St. Albert Public and Greater St. Albert Catholic have also ordered N95 masks for all staff to protect against airborne transmission, Sumners said. (N95 masks block 95 per cent of airborne particles and are generally thought to be better at stopping disease transmission than other masks.) They had hoped to have those masks by Monday, but have to wait until later in the week due to supply issues.
“It would have been best if we had all the [personal protective equipment] prior to the kids coming back,” Sumners acknowledged.
Sumners said Alberta Health Services had also stopped reporting COVID cases to schools, meaning it is once again up to staff to do contact tracing.
Sumners said about eight per cent of district teachers were absent Monday due to illness — far more than the less than one per cent you would expect after Christmas break.
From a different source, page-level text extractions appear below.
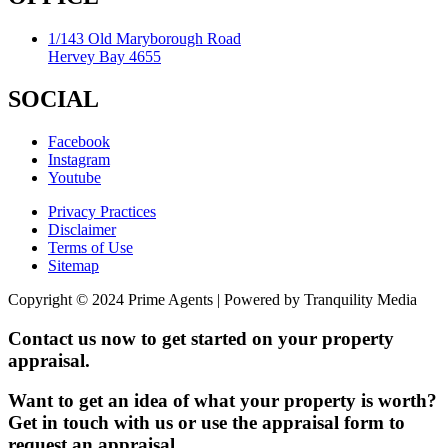
1/143 Old Maryborough Road
Hervey Bay 4655
SOCIAL
Facebook
Instagram
Youtube
Privacy Practices
Disclaimer
Terms of Use
Sitemap
Copyright © 2024 Prime Agents | Powered by Tranquility Media
Contact us now to get started on your property
appraisal.
Want to get an idea of what your property is worth?
Get in touch with us or use the appraisal form to
request an appraisal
While she had about 200 substitute teachers on call, she was concerned many of them would be called to other districts or would refuse to come in to work due to COVID.
“We can expect some significant staffing challenges,” she said, and she hopes schools will not have to switch to remote learning because of them.
Mixed feelings on return
Kristi Rouse, speaking as a parent and not in her role as St. Albert Public trustee, said she had mixed feelings about sending her kids back to school this week. She was able to get test kits and high-quality KN95 masks for her children, but had to spend $400 to do so.
“That’s just not equitable,” she said, and not something every family can do.
Rouse doubted schools would be able to find the staff needed to stay open under these circumstances and criticized the province for not providing clear rules on when it would close schools or how children with disabilities would be supported when that happened.
GSACRD teacher Neil Korotash said he and his kids were eager to get back to school.
“I’m really happy to be going back in class,” he said, adding that it makes little sense to close schools when the province is keeping everything else open.
University of Alberta infectious disease professor and parent Lynora Saxinger said it is tough to judge the wisdom of holding in-person classes at this point in the pandemic. The risk of children getting COVID is “actually pretty high” at this point, with up to four per cent of children in the UK infected, but it is high for all ages.
“The risk of your child getting COVID is high kind of no matter what you do,” she said, but the risk of them being hospitalized with it is pretty low — research from the UK suggests Omicron is about half as likely as the Delta variant to give someone severe illness.
Saxinger said our focus now should be on bending the curve when it comes to infection rates to give people more time to get vaccinated. UK research suggests two or three shots of the vaccine reduces the risk of hospitalization due to COVID by up to 88 per cent, while one shot cuts the risk in half.
Saxinger said there is a good chance high numbers of less-severe COVID infections will cause staff shortages at school and force some students to switch back to online learning.
“It’s going to be quite a roller coaster.”